Os adeptos afirmam que a sua abordagem de "mãos livres" mostra que os proprietários norte-americanos pouco ou nada compreendem a razão pela qual os adeptos do futebol inglês se preocupam tão apaixonadamente com os clubes que apoiam.

Um antigo diretor executivo do Manchester United - Peter Kenyon - concorda com esta caraterização dos proprietários da sua antiga equipa.

"Não acredito que os Glazers saibam realmente o que é o futebol", disse Kenyon ao podcast Business of Sport do The Athletic no mês passado, referindo-se aos proprietários do Manchester United.

"Não tenho a certeza que as pessoas que estão no clube saibam o que é o clube".

O adiamento, no domingo, do jogo entre o Manchester United e o Liverpool devido aos protestos dos adeptos - que, por vezes, se tornaram feios - pôs em evidência a insatisfação de muitos adeptos relativamente à forma como a família Glazer tem gerido a equipa mais bem sucedida da Premier League.

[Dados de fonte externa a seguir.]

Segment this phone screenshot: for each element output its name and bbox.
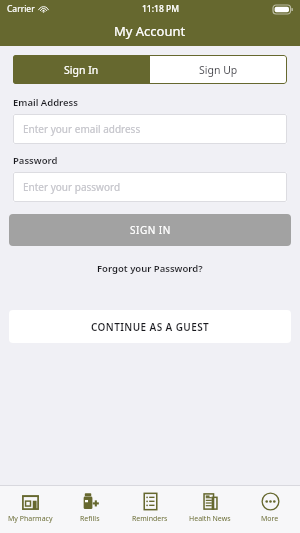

Os adeptos são vistos a protestar contra a propriedade de Glazer do Manchester United no exterior do estádio.

A polícia calcula que mais de 1.000 manifestantes invadiram o relvado do estádio do United em Old Trafford antes do jogo contra o Liverpool.

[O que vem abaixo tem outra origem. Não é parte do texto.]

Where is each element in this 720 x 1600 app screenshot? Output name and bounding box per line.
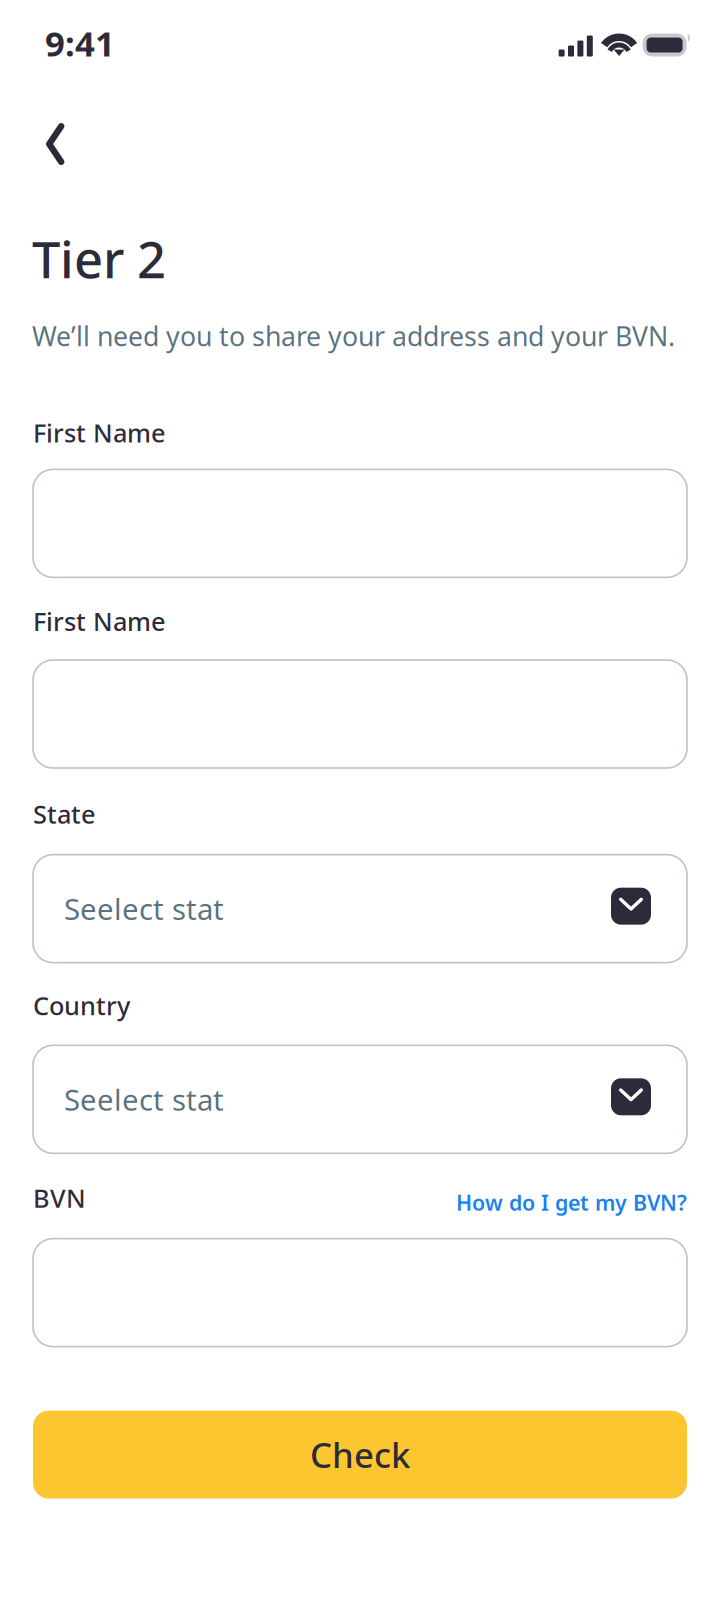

Cerca de 200 pessoas também se reuniram em frente ao Hotel Lowry, em Salford, onde os jogadores do United estavam hospedados antes do jogo, para protestar contra os proprietários norte-americanos do clube.

Em resposta ao protesto, o Manchester United emitiu um comunicado, afirmando"O clube não deseja que os manifestantes pacíficos sejam punidos, mas trabalhará com a polícia para identificar os envolvidos em actividades criminosas e aplicará as suas próprias sanções a qualquer titular de bilhete de época ou sócio identificado ... Continuamos empenhados no diálogo e no envolvimento com os nossos adeptos através do Fórum dos Adeptos e de outros canais adequados".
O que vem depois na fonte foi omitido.